İlk devre sonundaki baskıyı gol yemeden atlatmayı başaran Beşiktaş’ta ikinci yarıya Alex Oxlade-Chamberlain ve Masuaku çıkarlarken, Gedson ve Zaynutdinov kenara alındılar. Siyah-beyazlı teknik ekibin yaptığı bu hamleleri hem doğru hem de cesur olarak niteleyebiliriz. Zaten Beşiktaş’ın 90 dakika genelinde yaptığı değişikliklere bakacak olursak; mecburi Ersin değişikliği dışında Chamberlain, Masuaku, Cenk Tosun ve Rebic isimlerini görüyoruz ki, Galatasaray deplasmanında 10 kişi kalıp geriye düşmüş bir takım için oldukça cesur hamleler. Bugün futbol piyamızdaki pek çok hoca böyle bir durumda karizmayı çizdirmeme adına önleyici adımlar atacakken, Burak Yılmaz rakip kaleye gitmeyi ve puan almayı düşündüğü için bile bence tebriği hak ediyor. Bu yönüyle ben kendisini “Baba gibidir, çok güzel insandır” dediği Şenol Güneş’ten çok, Mustafa Denizli’ye benzettim. İkinci devrede maçın iyilerinden Rosier’in hazırladığı pozisyonda Alex Oxlade-Chamberlain’in attığı gol siyah-beyazlıları puan almanın kıyısına kadar getirdi. Bir kişi eksik oynamasına rağmen ikinci 45 dakikada siyah-beyazlıların güçlü rakipleriyle kafa kafaya mücadele ettiklerini söylemek mümkün. Aynı maç içinde kırmızı kart ve penaltı dezavantajlarını yaşamasına rağmen 90+2’de Rosier’in mutlak pozisyonda kaçırdığı golle maçtan boynu bükük ayrılan Beşiktaş, uzatmalarla birlikte 76 dakika boyunca 10 kişiyle fizik açıdan da ayakta kaldı. Bu da önemli.

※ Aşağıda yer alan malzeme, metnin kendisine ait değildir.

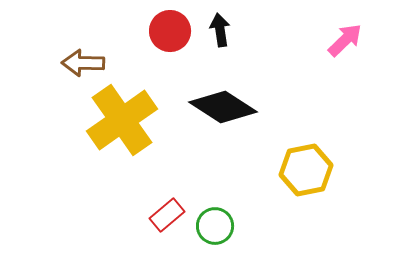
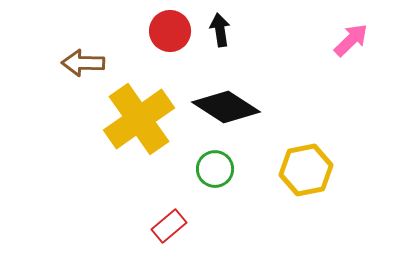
pink arrow: moved 6 px right
black diamond: moved 3 px right
yellow cross: moved 17 px right, 1 px up
red rectangle: moved 2 px right, 11 px down
green circle: moved 57 px up
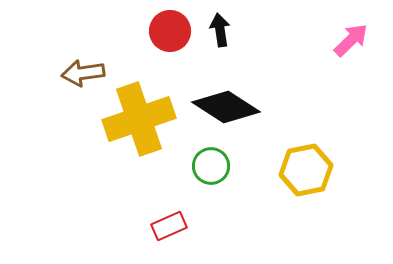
brown arrow: moved 10 px down; rotated 9 degrees counterclockwise
yellow cross: rotated 16 degrees clockwise
green circle: moved 4 px left, 3 px up
red rectangle: rotated 16 degrees clockwise
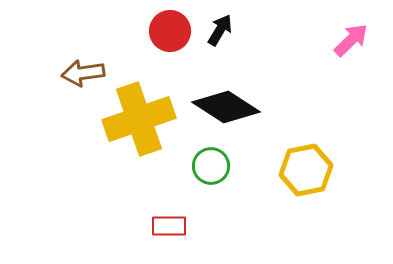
black arrow: rotated 40 degrees clockwise
red rectangle: rotated 24 degrees clockwise
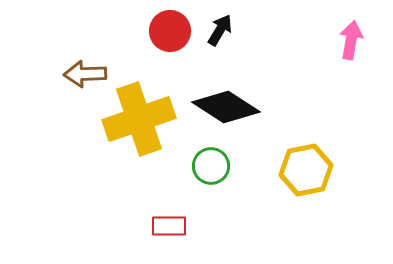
pink arrow: rotated 36 degrees counterclockwise
brown arrow: moved 2 px right, 1 px down; rotated 6 degrees clockwise
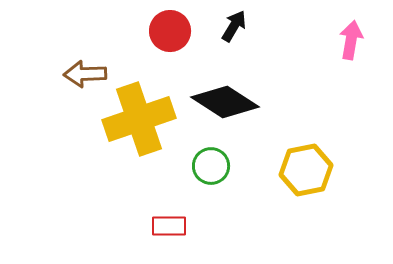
black arrow: moved 14 px right, 4 px up
black diamond: moved 1 px left, 5 px up
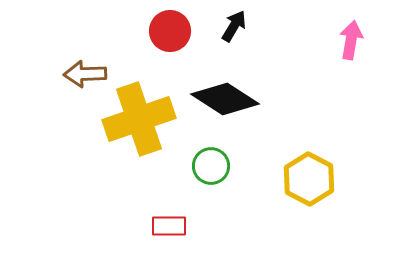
black diamond: moved 3 px up
yellow hexagon: moved 3 px right, 9 px down; rotated 21 degrees counterclockwise
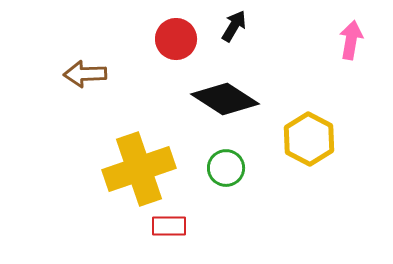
red circle: moved 6 px right, 8 px down
yellow cross: moved 50 px down
green circle: moved 15 px right, 2 px down
yellow hexagon: moved 40 px up
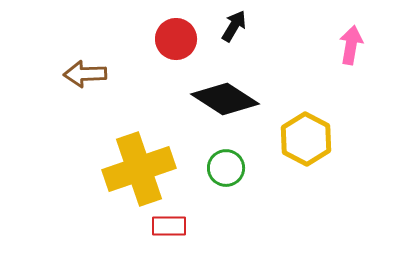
pink arrow: moved 5 px down
yellow hexagon: moved 3 px left
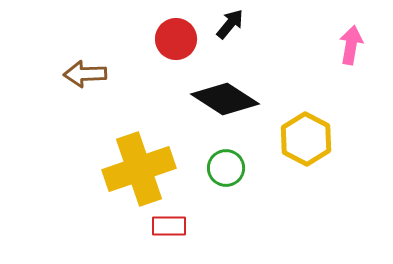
black arrow: moved 4 px left, 2 px up; rotated 8 degrees clockwise
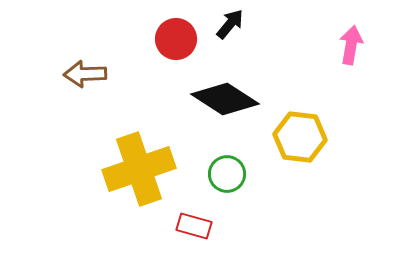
yellow hexagon: moved 6 px left, 2 px up; rotated 21 degrees counterclockwise
green circle: moved 1 px right, 6 px down
red rectangle: moved 25 px right; rotated 16 degrees clockwise
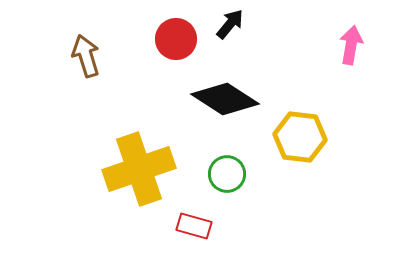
brown arrow: moved 1 px right, 18 px up; rotated 75 degrees clockwise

Burak Yılmaz, teknik direktörlük kariyerindeki bu ilk derbide yeni gelen yardımcılarından ne kadar faydalandı hafta içi ve maç esnasında onların dokunuşları ne kadar etkindi bunu şimdilik bilemiyoruz ancak en azından yeni yönetim kurulu işbaşı yapıncaya kadar koltuğun hakkını verme konusunda ışık saçtılar. Maç önü rakip analizlerine bir el değdiği de açıkça görülüyor. Elbette Beşiktaş taraftarı şampiyonluk yarışından epeyce uzaklaşmanın öfkesi içinde ama bu konuda adres Burak Yılmaz değil. O merciye yazılan mektuplar, “adresinde bulunamadı” damgasıyla geri dönüyor çünkü Beşiktaş’ta başkanlık makamı boş. Beyefendiler, zahmet edip şu seçim sürecini netleştirse en azından taraftara da bir nefeslik faydaları dokunacak. Bugün Burak Yılmaz derbideki kenar yönetimiyle, “Cesurlar bir kez, korkaklar bin kez ölür” dedi. Öte yandan Vişnezade Mahallesinde bin kez ölmeyi çoktan kabullenmiş bir de yönetim taifesi var. Beşiktaş’ın asıl ve temel problemi de onlar. “Seçilirsek, ocak döneminde şu kadar para harcayacağız şu kadar yıldız getireceğiz” demekten ziyade 120 yıllık kulübün önünü açmaları bence çok daha yerinde bir davranış olur. Derbiler kazanılır, kaybedilir. Önemli olan büyük takım çizgisinden çıkmamak.